The DIR-869 is a dual-band Wi-Fi router and certainly has the looks.
The spec sheet reads pretty good too; Four LAN ports, automatic band selection and beamforming.
Is it pretty enough to turn my head away from my Linksys EA7500? Maybe. Has it got the necessary chops to keep me interested after the first date?
Well, we’d better have a look. Hadn’t we?
D-Link EXO DIR-869 design
I do love routers that look like they’ve come fresh from the special projects lab of a military hardware maker. This is fortunate, as the DIR-869’s stealth fighter aesthetics mixed with just enough Area 51 is just that.
It shares its looks with the more technically beefed-up DIR-879. You can also tell that it comes from the same stable, or should I say hanger, as the DIR-890L Tri-Band offering from D-Link.
The antennas have some neat geometric patterning on the outside, whilst their inner most panels are left a shiny, glossy black.
The router measures 8.72 x 6.30 x 2.38-inches and so you should not have any difficulty in finding a place to put this compact device. Although, the colouring may make it difficult to blend in with your decor.
The back of the DIR-869 is home to four wired Gigabit Ethernet ports and a WAN (Internet) port. There are also Reset, Power, and WPS switches around here too. One more switch allows you to toggle between using the EXO as a router or a Wi-Fi extender.
The observant amongst you will have noticed a distinct lack of USB ports. Not a single one.
D-Link DIR-869 performance
Having flown the 890L I am familiar with D-Link’s web-based management console.
It is very intuitive with the Home page displaying a simple network map with DHCP, IP address, and Internet connection status information.
Through the Settings menu you can use the Wizard or get your fingers dirty with the DHCP, PPPoE, and Static IP settings. Flick over to the Network page and you can edit LAN IP Address, Subnet Mask, and advanced DHCP settings.
The Features menu offers QoS, Firewall, Port Forwarding, and Website Filtering settings. Finally, the Management menu has Internet access scheduling, system logs, data transmission statistics, and firmware upgrades.
AC1750 comes from its wireless spec of 11AC Wi-Fi – Up to 450Mbps (2.4GHz) + 1300Mbps (5GHz). The next step up in the EXO range gives you AC1900. That one brings the 2.4GHz band up to 600Mbs.
- 450Mbs + 1300Mbps = AC1750
- 600Mbs + 1300Mbps = AC1900
Installing the DIR-869 was done within 15 minutes all told.
Simply connect the router to your modem and then either connect a laptop or PC direct and head over to 192.168.0.1 via your browser, or go in via your mobile device.
You will have to log in using the default credentials at this point, naturally.
Rename the SSID and update the password to your usual network preferences and Robert is your mother’s brother.
My first gripe is that DIR-869 spends most of its time looking like a stallion pawing at the air.
I don’t think my Ethernet cables are heavier than anyone else’s nor are they so short that they are pulling at the router.
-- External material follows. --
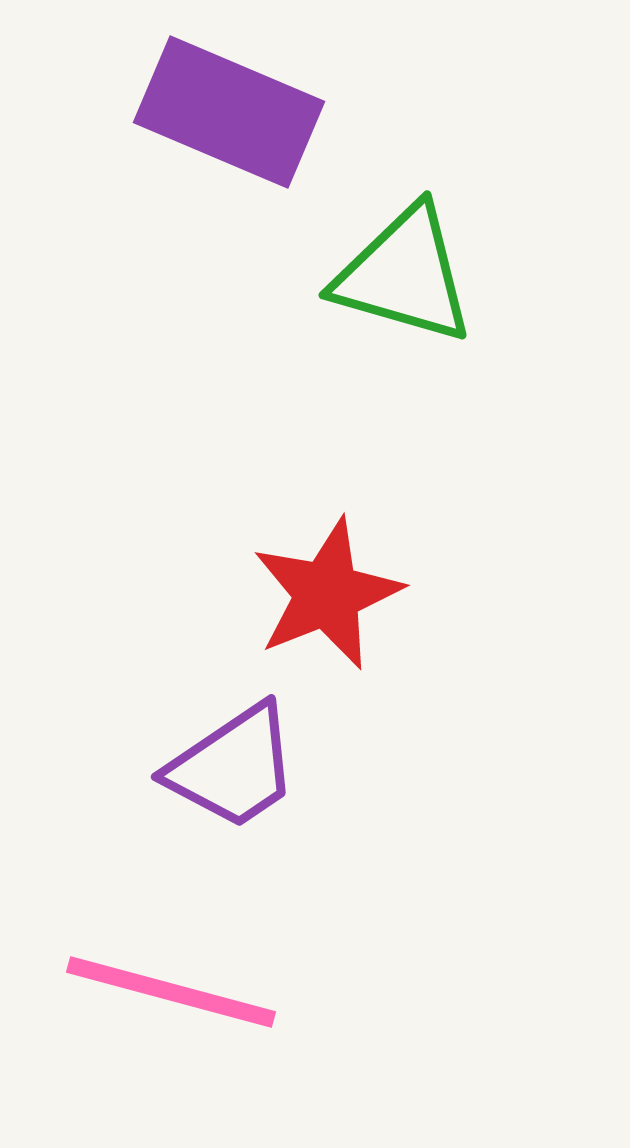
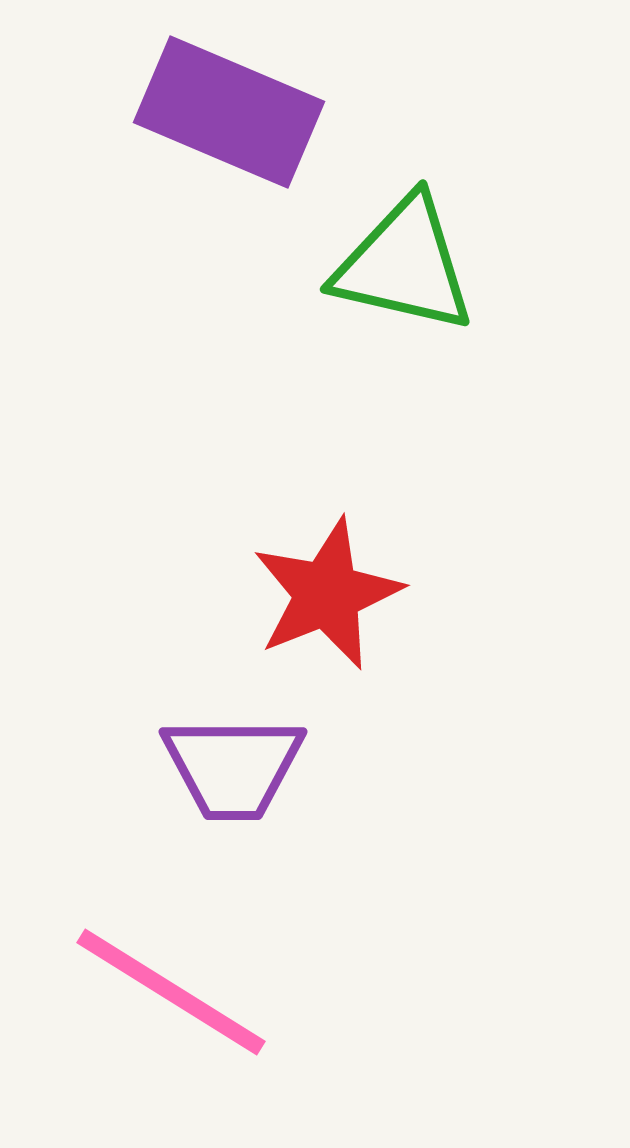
green triangle: moved 10 px up; rotated 3 degrees counterclockwise
purple trapezoid: rotated 34 degrees clockwise
pink line: rotated 17 degrees clockwise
But, still, if I have the DIR-869 with its back to the edge of the unit it stands on so that the cables run behind it, the EXO will start to point skywards.
Speeds were never going to match the AC1900 Linksys EA7500, it may have been more sporting to have had the DIR-879 to compare (this is on its way to me I have just been told).
As the 2.4GHz speeds were already skewed in the home team’s favour I turned to the 5GHz band.
The Linksys managed to clock a good few Mbps more than the DIR-869. I doubt that most people would notice the difference to be honest unless you’re dealing with large file streaming.
I generally use the 5GHz for my mobile phone and tablet (admin privileges) but I did find that the signal dropped sometimes when I was upstairs. Overall though, the signal strength is pretty good from the DIR-869’s quad aerial set-up.
D-Link AC1750 EXO (DIR-869) review conclusion
The D-Link AC1750 EXO is a very good looking 802.11ac Wi-Fi router.
It might not be able to match AC1900 device,s but then, AC1750 normally won’t.
The EXO DIR-869 does a lot of things well. It also manages to fit a dual core processor, dual band Wi-Fi as well as four Gigabit Ethernet ports in to a rather small and attractive frame.
The lack of USB ports could be a deal breaker to some as this means you can’t share USB-equipped printers or storage devices. At the time of review, the Linksys would’ve cost you another £20-30. Now that it’s 6 months old, it’s actually £30 cheaper than the EXO DIR-869 and packs a pair of USBs and Multi-User Multiple Input Multiple Output (MU-MIMO) simultaneous data streaming. It might not be as pretty or small, but it’s all down to what you’re after at the end of the day.
If you are looking for a stylish dual band Wi-Fi router that can handle most streaming challenges and have limited space. Then check out the D-Link AC1750 EXO (DIR-869).